# Mars helicopter Ingenuity’s final resting place named after ‘Undying Lands’ in ‘Lord of the Rings’
Like some hobbits, a tiny Martian helicopter received a special honor. The final resting place of NASA’s Ingenuity, now has a new name bestowed from fans of fantasy. NASA officials revealed on Monday that the Ingenuity team has nicknamed the spot where the helicopter completed its final flight ‘Valinor Hills’ after the fictional location in J.R.R. Tolkien’s fantasy novels, including ‘The Lord of the Rings’ trilogy.
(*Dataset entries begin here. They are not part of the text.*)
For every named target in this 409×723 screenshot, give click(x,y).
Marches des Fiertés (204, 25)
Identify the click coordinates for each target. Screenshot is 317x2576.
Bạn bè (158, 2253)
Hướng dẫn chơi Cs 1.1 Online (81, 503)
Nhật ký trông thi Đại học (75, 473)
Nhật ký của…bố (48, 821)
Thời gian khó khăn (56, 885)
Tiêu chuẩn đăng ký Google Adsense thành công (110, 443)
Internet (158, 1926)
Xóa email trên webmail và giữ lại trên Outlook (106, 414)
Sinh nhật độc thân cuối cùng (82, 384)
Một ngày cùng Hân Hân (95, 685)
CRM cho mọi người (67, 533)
Valinor was a part of the Undying Lands, a location often cited in Tolkien’s mythology. The most-cited reference to those islands comes at the end of LOTR. According to a 2009 paper in the peer-reviewed journal “Mythlore ” led by Keith Kelly, of Pennsylvania’s Kutztown University, the Undying Lands are a point of eternal refuge and rest. The informal name for the location used by NASA engineers for navigation and honorific purposes is apt for Ingenuity, which made 72 flights since alighting on the surface of Mars with its robotic companion, the Perseverance rover, on Feb. 18, 2021.
The helicopter’s flying days are over after engineers spotted damage to the blades, making it incapable of flying again. However, it can still transmit engineering data to Perseverance so long as the rover remains within range. Perseverance, on the other hand, will continue to prioritize its mission of collecting samples for a possible Mars sample return mission (MSR) in the 2030s. That means that sooner or later, the rover will move away from the grounded Ingenuity and leave the flying sentinel silent, marking the end of the drone’s mission.
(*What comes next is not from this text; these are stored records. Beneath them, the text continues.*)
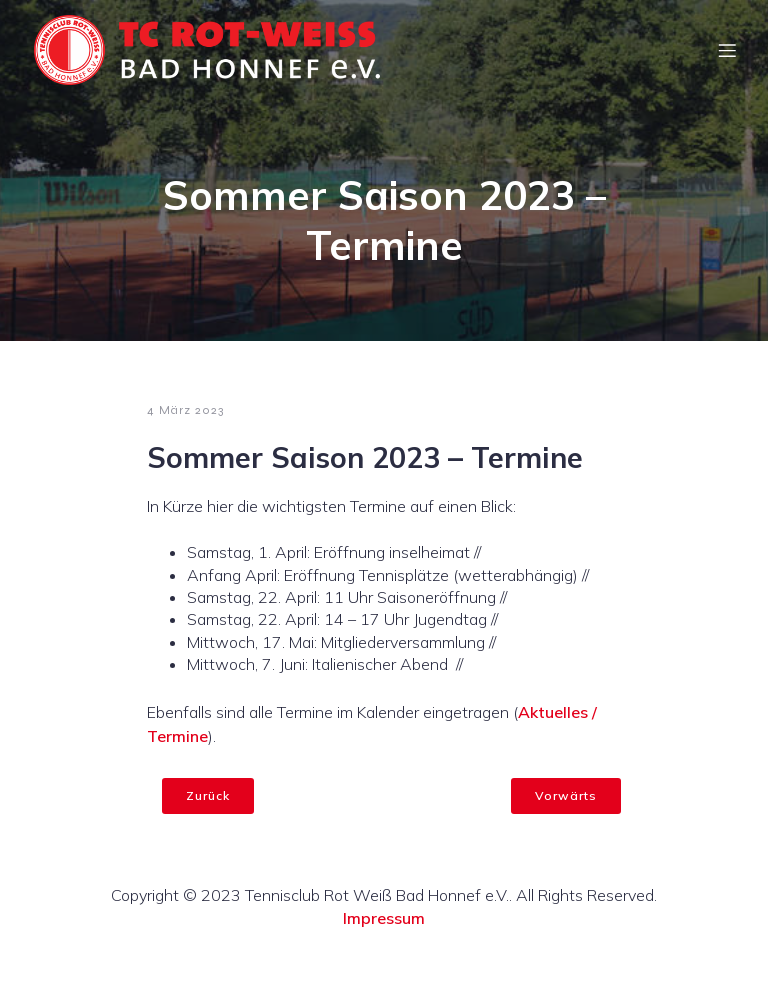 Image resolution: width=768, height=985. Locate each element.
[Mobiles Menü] (727, 50)
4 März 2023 (185, 410)
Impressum (384, 918)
NASA does plan to continue deploying flying sentinels on future missions, including two fetch helicopters on the MSR mission plan. But that’s assuming that ongoing budgetary woes for the program can be overcome quickly. NASA’s Jet Propulsion Laboratory, which manages Ingenuity and MSR, slashed 8% of its workforce this week due to Congressional uncertainty about NASA’s budget and MSR.